Donald Trump, Presiden AS, menginstruksikan militer Amerika Serikat untuk mencabut penangguhan pengiriman bom seberat 2.000 pon ke Israel yang sebelumnya diterapkan oleh mantan Presiden Joe Biden. Bom yang telah dipesan oleh Israel tersebut akan segera dikirimkan.
“Kami merilisnya. Kami merilisnya hari ini. Dan mereka akan menerimanya. Mereka telah membayarnya dan telah menunggunya untuk waktu yang lama. Bom-bom itu telah disimpan,” kata Trump kepada wartawan di atas Air Force One, dilansir Reuters, Minggu (26/1/2025).
Diketahui bahwa Biden menunda pengiriman bom tersebut karena kekhawatiran akan dampaknya terhadap warga sipil, terutama di Rafah, Gaza, selama perang yang berlangsung antara Israel dan wilayah kantong Palestina tersebut.
Bom seberat 2.000 pon memiliki kekuatan yang dapat merobek beton dan logam tebal, serta menciptakan radius ledakan yang sangat luas.

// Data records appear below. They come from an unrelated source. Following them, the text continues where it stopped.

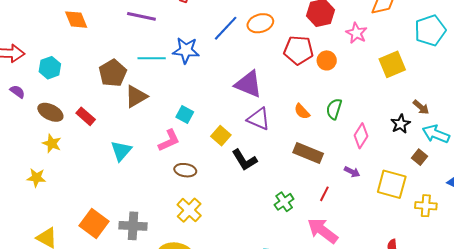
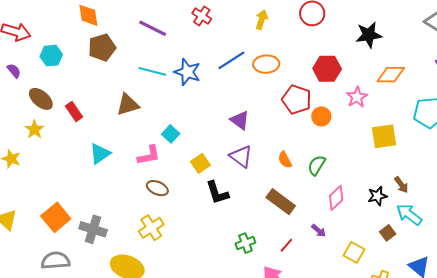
brown pentagon: (113, 73) -> (102, 47), moved
purple triangle: (249, 84) -> (240, 120), size x0.7
yellow square: (392, 184) -> (354, 252), size x0.7

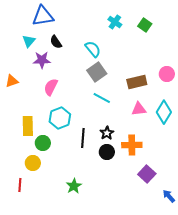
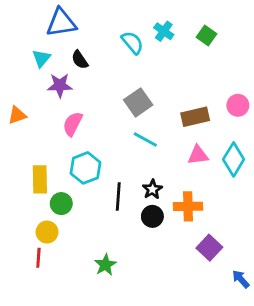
cyan semicircle: (93, 49) -> (132, 43), moved
red line: (20, 185) -> (38, 258), moved

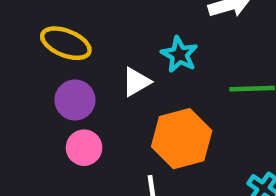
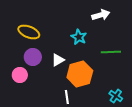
white triangle: (136, 82) -> (58, 60), moved
pink circle: (84, 148) -> (20, 75), moved

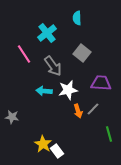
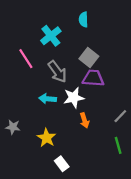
purple trapezoid: (101, 83) -> (93, 78), moved
gray line: (93, 109) -> (120, 116), moved
yellow star: (43, 144) -> (47, 138), moved

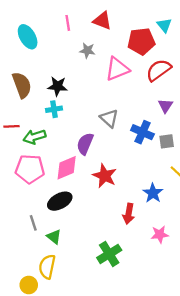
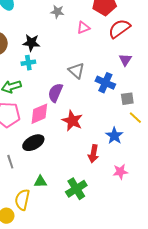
pink triangle: (117, 69) -> (83, 28), size x0.6
gray square: (167, 141) -> (127, 99), moved
green triangle: (54, 237) -> (40, 182), moved, turned -40

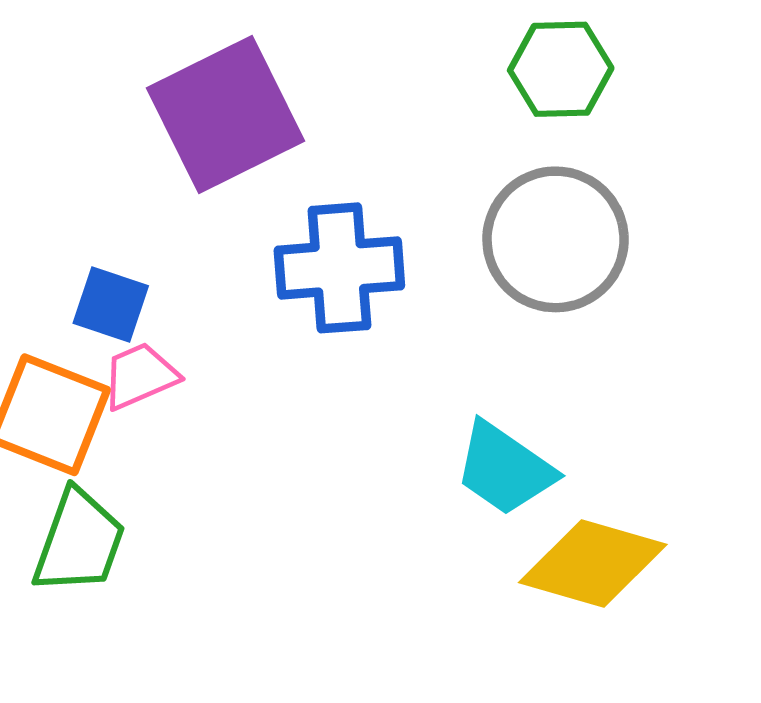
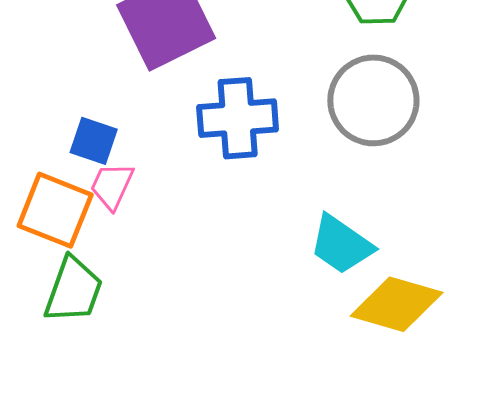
pink trapezoid: (140, 376) -> (112, 186), turned -42

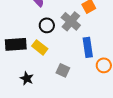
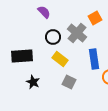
yellow rectangle: (40, 47) -> (60, 59), moved
black star: (27, 78) -> (33, 82), moved

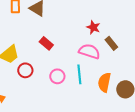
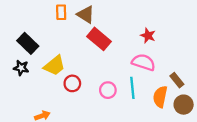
red rectangle: (46, 43) -> (99, 39), moved, size x1.5
brown rectangle: (111, 43) -> (177, 80), moved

Reuters melaporkan bahwa tahun lalu, pemerintahan Biden telah mengirim ribuan bom seberat 2.000 pon ke Israel setelah serangan 7 Oktober 2023 oleh militan Hamas dari Gaza, meskipun satu pengiriman sempat ditahan.
Sejak perang dimulai, AS telah mengumumkan bantuan miliaran dolar untuk mendukung Israel.
Saat ditanya mengapa ia mengizinkan pengiriman bom yang begitu kuat, Trump menjawab, “Karena mereka membelinya.”
Trump dan Biden keduanya merupakan pendukung kuat Israel, sekutu utama AS, meskipun negara mereka telah dikritik oleh para pembela hak asasi manusia terkait krisis kemanusiaan di Gaza akibat serangan militer Israel. Meskipun banyak pengunjuk rasa yang menyerukan embargo senjata, tuntutan tersebut tidak membuahkan hasil.
AS menyatakan bahwa bantuan mereka kepada Israel bertujuan untuk membantu negara tersebut mempertahankan diri dari kelompok militan yang didukung oleh Iran, seperti Hamas di Gaza, Hizbullah di Lebanon, dan Houthi di Yaman.
Gencatan senjata di Gaza mulai berlaku seminggu yang lalu, yang mengarah pada pembebasan beberapa sandera Israel yang ditahan oleh Hamas, dengan imbalan pembebasan tahanan Palestina yang ditahan oleh Israel. Sebelum dilantik pada 20 Januari, Trump telah memperingatkan bahwa akan ada “neraka yang harus dibayar” jika sandera yang ditahan Hamas di Gaza tidak dibebaskan.
Hamas menyandera sekitar 250 orang selama serangan tahun 2023 di Israel, yang menyebabkan sekitar 1.200 orang tewas, menurut penghitungan Israel. Serangan tersebut memicu gelombang kekerasan terbaru dalam konflik Israel-Palestina yang telah berlangsung puluhan tahun.